- **What you need to do**:
Everything from the top of the data below through the line with "TAÇA FUTURE" should be duplicated exactly, and nothing past it.

##########

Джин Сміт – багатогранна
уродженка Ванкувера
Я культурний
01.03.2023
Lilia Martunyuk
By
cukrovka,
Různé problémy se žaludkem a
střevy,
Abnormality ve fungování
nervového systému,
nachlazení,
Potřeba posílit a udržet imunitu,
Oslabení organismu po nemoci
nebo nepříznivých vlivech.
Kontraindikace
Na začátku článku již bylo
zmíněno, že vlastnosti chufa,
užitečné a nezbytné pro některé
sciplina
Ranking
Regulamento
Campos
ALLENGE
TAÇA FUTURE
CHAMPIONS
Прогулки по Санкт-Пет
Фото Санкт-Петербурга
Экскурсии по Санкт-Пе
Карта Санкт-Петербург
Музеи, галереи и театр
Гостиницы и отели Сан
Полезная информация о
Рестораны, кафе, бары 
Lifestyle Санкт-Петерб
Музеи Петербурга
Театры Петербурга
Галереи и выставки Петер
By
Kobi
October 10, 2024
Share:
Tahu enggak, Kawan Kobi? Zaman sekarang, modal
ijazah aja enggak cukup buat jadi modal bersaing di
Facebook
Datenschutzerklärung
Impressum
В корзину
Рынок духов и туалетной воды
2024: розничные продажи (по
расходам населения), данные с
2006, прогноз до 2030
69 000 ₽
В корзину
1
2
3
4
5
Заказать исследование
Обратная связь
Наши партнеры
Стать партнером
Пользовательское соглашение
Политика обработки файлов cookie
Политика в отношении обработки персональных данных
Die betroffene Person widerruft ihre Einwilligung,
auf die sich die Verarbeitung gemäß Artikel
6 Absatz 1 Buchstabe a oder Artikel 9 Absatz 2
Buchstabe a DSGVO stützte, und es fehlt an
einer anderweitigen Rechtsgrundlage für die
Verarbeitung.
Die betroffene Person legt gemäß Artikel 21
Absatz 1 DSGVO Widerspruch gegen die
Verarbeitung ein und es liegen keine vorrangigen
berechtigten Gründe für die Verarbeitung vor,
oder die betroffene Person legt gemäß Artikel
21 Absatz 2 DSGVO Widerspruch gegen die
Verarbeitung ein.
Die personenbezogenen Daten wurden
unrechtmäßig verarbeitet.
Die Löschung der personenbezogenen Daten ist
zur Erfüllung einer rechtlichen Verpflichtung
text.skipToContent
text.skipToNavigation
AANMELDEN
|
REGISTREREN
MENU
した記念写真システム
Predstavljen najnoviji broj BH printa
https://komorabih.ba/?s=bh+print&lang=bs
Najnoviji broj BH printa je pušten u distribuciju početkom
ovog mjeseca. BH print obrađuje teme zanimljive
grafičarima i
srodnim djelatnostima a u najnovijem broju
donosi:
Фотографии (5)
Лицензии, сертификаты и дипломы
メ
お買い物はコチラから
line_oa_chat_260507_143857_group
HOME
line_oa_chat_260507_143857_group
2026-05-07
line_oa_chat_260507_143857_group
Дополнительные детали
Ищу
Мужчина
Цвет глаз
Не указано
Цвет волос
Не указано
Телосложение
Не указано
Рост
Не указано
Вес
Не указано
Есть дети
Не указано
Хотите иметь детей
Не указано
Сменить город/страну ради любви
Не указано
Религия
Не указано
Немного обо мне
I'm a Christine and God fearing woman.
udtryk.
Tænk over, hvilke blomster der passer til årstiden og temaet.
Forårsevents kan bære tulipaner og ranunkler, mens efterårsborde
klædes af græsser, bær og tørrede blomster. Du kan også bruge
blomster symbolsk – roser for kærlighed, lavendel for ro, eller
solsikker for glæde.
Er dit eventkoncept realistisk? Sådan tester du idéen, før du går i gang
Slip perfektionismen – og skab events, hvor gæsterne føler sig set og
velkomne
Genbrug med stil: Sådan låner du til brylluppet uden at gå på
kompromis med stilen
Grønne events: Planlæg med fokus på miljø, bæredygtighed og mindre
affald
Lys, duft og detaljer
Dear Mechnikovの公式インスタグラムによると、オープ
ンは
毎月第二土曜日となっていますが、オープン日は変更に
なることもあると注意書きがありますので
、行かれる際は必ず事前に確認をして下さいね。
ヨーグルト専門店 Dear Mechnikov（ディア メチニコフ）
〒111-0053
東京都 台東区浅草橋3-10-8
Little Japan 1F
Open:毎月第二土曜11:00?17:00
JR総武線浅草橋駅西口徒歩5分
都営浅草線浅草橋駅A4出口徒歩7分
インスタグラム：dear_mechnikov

##########

- **Answer for the task**:
Джин Сміт – багатогранна
уродженка Ванкувера
Я культурний
01.03.2023
Lilia Martunyuk
By
cukrovka,
Různé problémy se žaludkem a
střevy,
Abnormality ve fungování
nervového systému,
nachlazení,
Potřeba posílit a udržet imunitu,
Oslabení organismu po nemoci
nebo nepříznivých vlivech.
Kontraindikace
Na začátku článku již bylo
zmíněno, že vlastnosti chufa,
užitečné a nezbytné pro některé
sciplina
Ranking
Regulamento
Campos
ALLENGE
TAÇA FUTURE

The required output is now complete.